→ **WHAT NEEDS TO BE DONE**
With pictures removed, the data below should be returned exactly.

Transcribed page contents
══════════
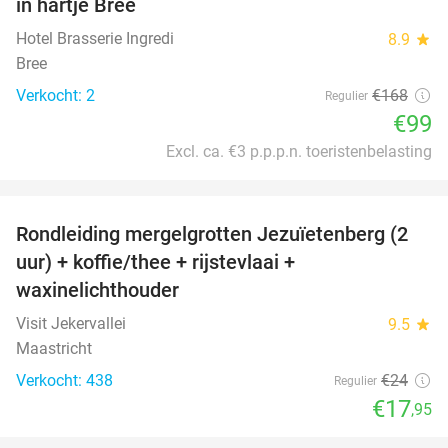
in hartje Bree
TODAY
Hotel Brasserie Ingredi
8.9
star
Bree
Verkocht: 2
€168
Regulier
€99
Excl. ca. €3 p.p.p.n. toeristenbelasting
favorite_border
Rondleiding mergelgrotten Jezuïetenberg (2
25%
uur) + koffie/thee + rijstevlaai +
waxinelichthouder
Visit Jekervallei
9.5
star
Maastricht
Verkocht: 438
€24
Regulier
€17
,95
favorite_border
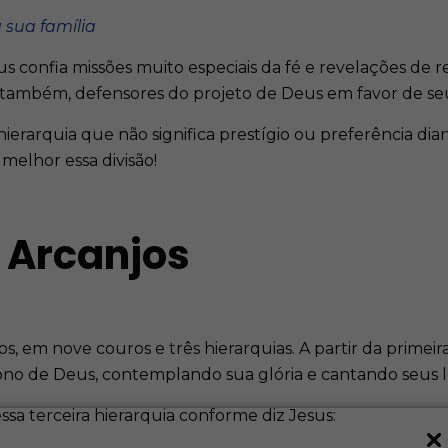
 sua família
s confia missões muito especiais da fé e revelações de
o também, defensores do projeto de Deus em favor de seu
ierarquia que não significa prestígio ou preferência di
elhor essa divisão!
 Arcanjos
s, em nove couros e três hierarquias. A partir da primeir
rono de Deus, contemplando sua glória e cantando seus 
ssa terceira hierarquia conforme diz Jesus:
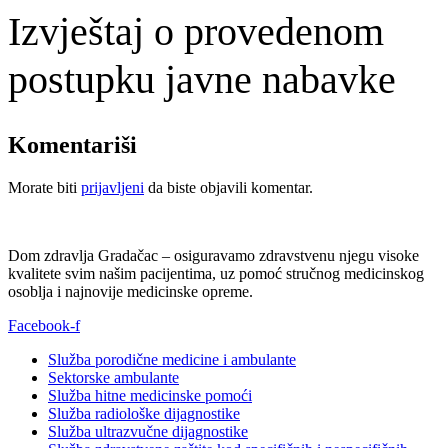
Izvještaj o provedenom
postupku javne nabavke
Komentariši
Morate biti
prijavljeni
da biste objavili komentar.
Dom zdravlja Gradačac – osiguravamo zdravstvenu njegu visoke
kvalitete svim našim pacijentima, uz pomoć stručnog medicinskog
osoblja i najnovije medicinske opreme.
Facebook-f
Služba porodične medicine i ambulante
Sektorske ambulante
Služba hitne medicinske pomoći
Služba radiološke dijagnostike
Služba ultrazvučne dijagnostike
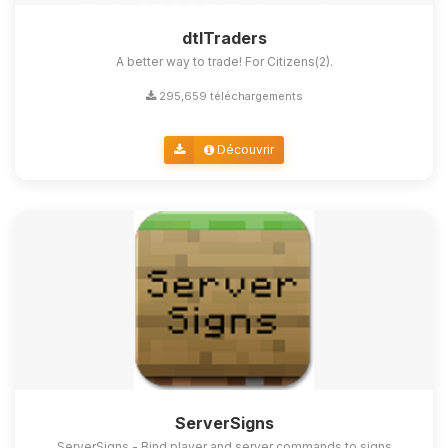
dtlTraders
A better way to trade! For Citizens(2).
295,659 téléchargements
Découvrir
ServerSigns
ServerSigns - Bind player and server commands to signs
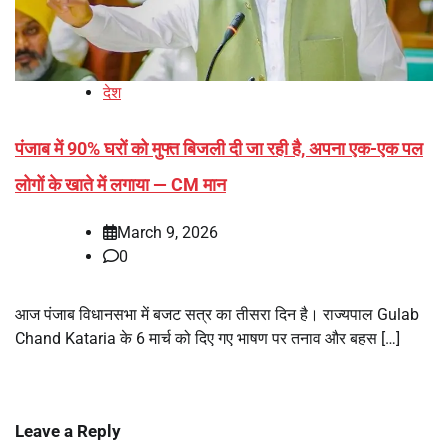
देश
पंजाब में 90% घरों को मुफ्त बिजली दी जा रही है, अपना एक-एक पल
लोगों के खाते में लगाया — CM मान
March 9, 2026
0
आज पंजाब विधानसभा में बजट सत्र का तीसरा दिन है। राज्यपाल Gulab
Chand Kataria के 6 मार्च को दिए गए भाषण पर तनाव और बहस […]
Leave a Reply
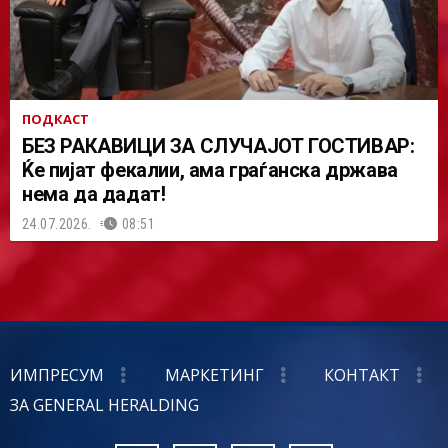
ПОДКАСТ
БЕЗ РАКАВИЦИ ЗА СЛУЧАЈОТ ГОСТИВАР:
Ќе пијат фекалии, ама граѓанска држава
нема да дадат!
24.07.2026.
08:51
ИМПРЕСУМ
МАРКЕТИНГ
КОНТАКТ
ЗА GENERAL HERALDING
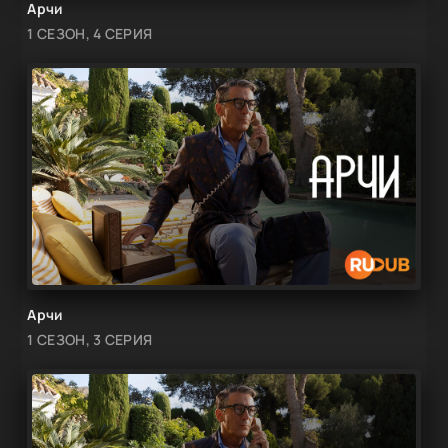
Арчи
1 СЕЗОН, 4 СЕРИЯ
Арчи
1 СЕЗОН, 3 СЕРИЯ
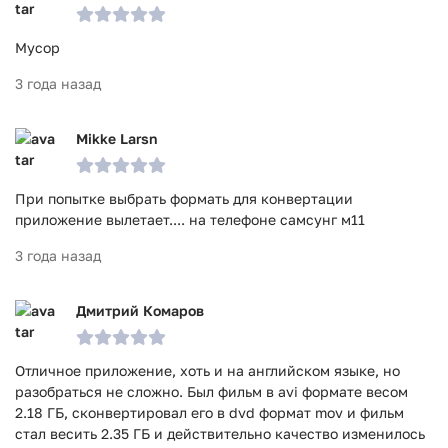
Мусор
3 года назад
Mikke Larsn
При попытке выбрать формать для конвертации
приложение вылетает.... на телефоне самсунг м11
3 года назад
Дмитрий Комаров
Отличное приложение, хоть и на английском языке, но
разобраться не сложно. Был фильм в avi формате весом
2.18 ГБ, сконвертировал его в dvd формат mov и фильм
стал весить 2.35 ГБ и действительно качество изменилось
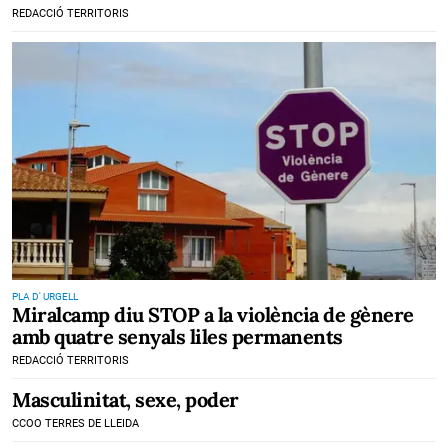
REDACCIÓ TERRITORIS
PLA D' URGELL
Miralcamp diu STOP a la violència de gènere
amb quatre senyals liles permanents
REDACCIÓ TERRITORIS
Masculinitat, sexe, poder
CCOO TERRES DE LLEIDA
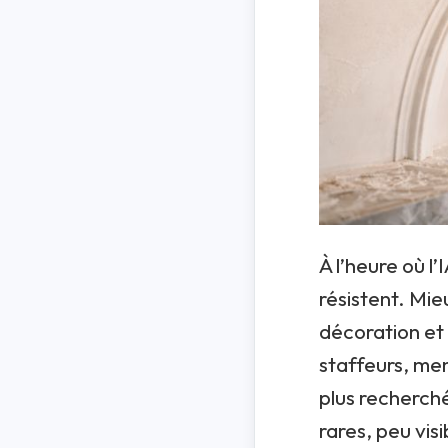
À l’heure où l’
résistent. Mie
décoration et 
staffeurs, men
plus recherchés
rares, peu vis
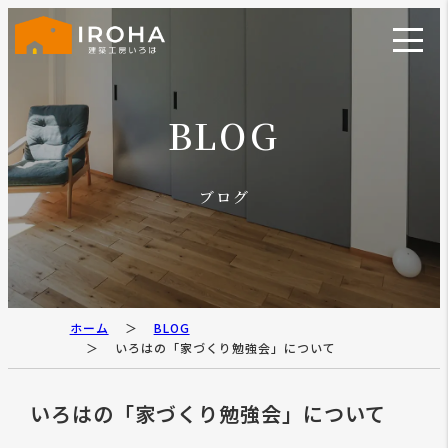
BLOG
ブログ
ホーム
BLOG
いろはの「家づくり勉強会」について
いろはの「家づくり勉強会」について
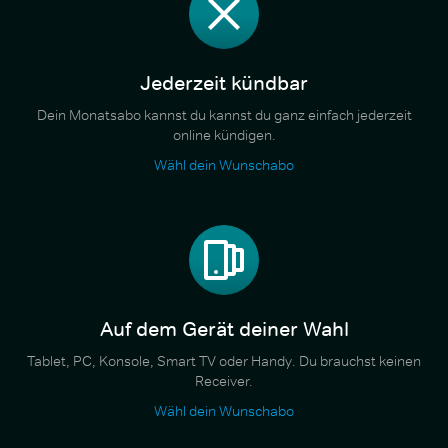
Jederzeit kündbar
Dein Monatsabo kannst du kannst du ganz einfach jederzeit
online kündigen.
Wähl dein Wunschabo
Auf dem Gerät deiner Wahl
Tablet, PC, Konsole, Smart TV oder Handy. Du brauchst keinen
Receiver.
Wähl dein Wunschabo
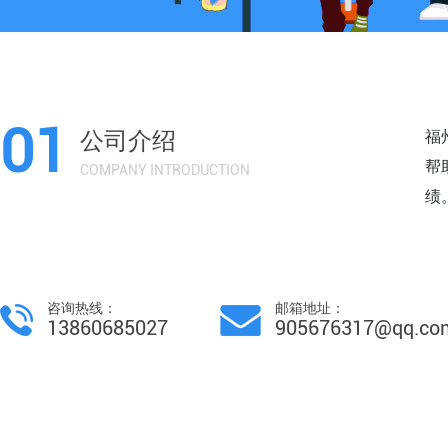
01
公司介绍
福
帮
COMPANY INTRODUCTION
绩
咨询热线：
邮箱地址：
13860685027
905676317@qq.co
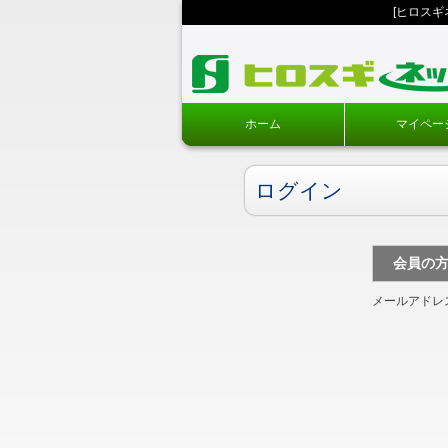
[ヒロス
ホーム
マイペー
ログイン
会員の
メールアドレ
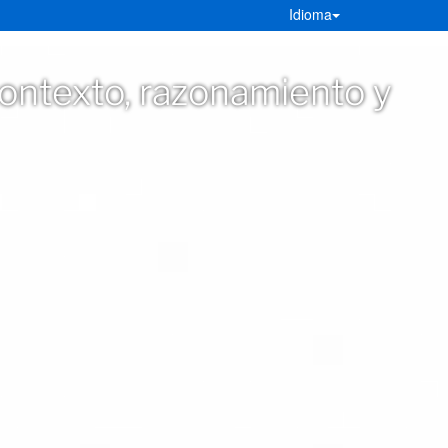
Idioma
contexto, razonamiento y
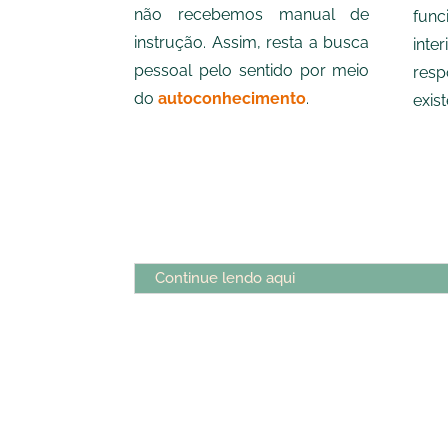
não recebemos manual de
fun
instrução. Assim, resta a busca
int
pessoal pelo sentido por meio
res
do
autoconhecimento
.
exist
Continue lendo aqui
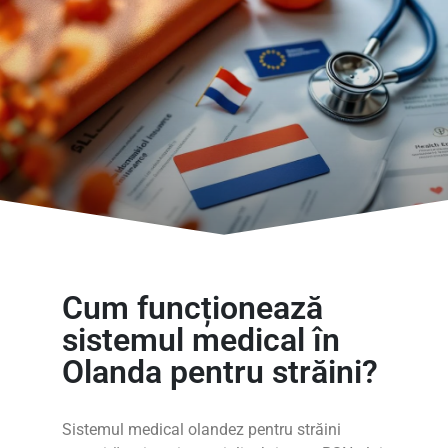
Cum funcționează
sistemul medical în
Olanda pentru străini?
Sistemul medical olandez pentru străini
══════════
→ **SOLVED PROBLEM**
in hartje Bree
TODAY
Hotel Brasserie Ingredi
8.9
star
Bree
Verkocht: 2
€168
Regulier
€99
Excl. ca. €3 p.p.p.n. toeristenbelasting
favorite_border
Rondleiding mergelgrotten Jezuïetenberg (2
25%
uur) + koffie/thee + rijstevlaai +
waxinelichthouder
Visit Jekervallei
9.5
star
Maastricht
Verkocht: 438
€24
Regulier
€17
,95
favorite_border
 sua família
s confia missões muito especiais da fé e revelações de
o também, defensores do projeto de Deus em favor de seu
ierarquia que não significa prestígio ou preferência di
elhor essa divisão!
 Arcanjos
s, em nove couros e três hierarquias. A partir da primeir
rono de Deus, contemplando sua glória e cantando seus 
ssa terceira hierarquia conforme diz Jesus:
Izvještaj o provedenom
postupku javne nabavke
Komentariši
Morate biti
prijavljeni
da biste objavili komentar.
Dom zdravlja Gradačac – osiguravamo zdravstvenu njegu visoke
kvalitete svim našim pacijentima, uz pomoć stručnog medicinskog
osoblja i najnovije medicinske opreme.
Facebook-f
Služba porodične medicine i ambulante
Sektorske ambulante
Služba hitne medicinske pomoći
Služba radiološke dijagnostike
Služba ultrazvučne dijagnostike
dtlTraders
A better way to trade! For Citizens(2).
295,659 téléchargements
Découvrir
ServerSigns
ServerSigns - Bind player and server commands to signs
देश
पंजाब में 90% घरों को मुफ्त बिजली दी जा रही है, अपना एक-एक पल
लोगों के खाते में लगाया — CM मान
March 9, 2026
0
आज पंजाब विधानसभा में बजट सत्र का तीसरा दिन है। राज्यपाल Gulab
Chand Kataria के 6 मार्च को दिए गए भाषण पर तनाव और बहस […]
Leave a Reply
ПОДКАСТ
БЕЗ РАКАВИЦИ ЗА СЛУЧАЈОТ ГОСТИВАР:
Ќе пијат фекалии, ама граѓанска држава
нема да дадат!
24.07.2026.
08:51
ИМПРЕСУМ
МАРКЕТИНГ
КОНТАКТ
ЗА GENERAL HERALDING
Арчи
1 СЕЗОН, 4 СЕРИЯ
Арчи
1 СЕЗОН, 3 СЕРИЯ
Мусор
3 года назад
Mikke Larsn
При попытке выбрать формать для конвертации
приложение вылетает.... на телефоне самсунг м11
3 года назад
Дмитрий Комаров
Отличное приложение, хоть и на английском языке, но
разобраться не сложно. Был фильм в avi формате весом
2.18 ГБ, сконвертировал его в dvd формат mov и фильм
стал весить 2.35 ГБ и действительно качество изменилось
REDACCIÓ TERRITORIS
PLA D' URGELL
Miralcamp diu STOP a la violència de gènere
amb quatre senyals liles permanents
REDACCIÓ TERRITORIS
Masculinitat, sexe, poder
CCOO TERRES DE LLEIDA
À l’heure où l’
résistent. Mie
décoration et 
staffeurs, men
plus recherchés
rares, peu vis
BLOG
ブログ
ホーム
BLOG
いろはの「家づくり勉強会」について
いろはの「家づくり勉強会」について
Jederzeit kündbar
Dein Monatsabo kannst du kannst du ganz einfach jederzeit
online kündigen.
Wähl dein Wunschabo
Auf dem Gerät deiner Wahl
Tablet, PC, Konsole, Smart TV oder Handy. Du brauchst keinen
Receiver.
Wähl dein Wunschabo
01
公司介绍
福
帮
COMPANY INTRODUCTION
绩
咨询热线：
邮箱地址：
13860685027
905676317@qq.co
[ヒロス
ホーム
マイペー
ログイン
会員の
メールアドレ
Idioma
contexto, razonamiento y
não recebemos manual de
fun
instrução. Assim, resta a busca
int
pessoal pelo sentido por meio
res
do
autoconhecimento
.
exist
Continue lendo aqui
Cum funcționează
sistemul medical în
Olanda pentru străini?
Sistemul medical olandez pentru străini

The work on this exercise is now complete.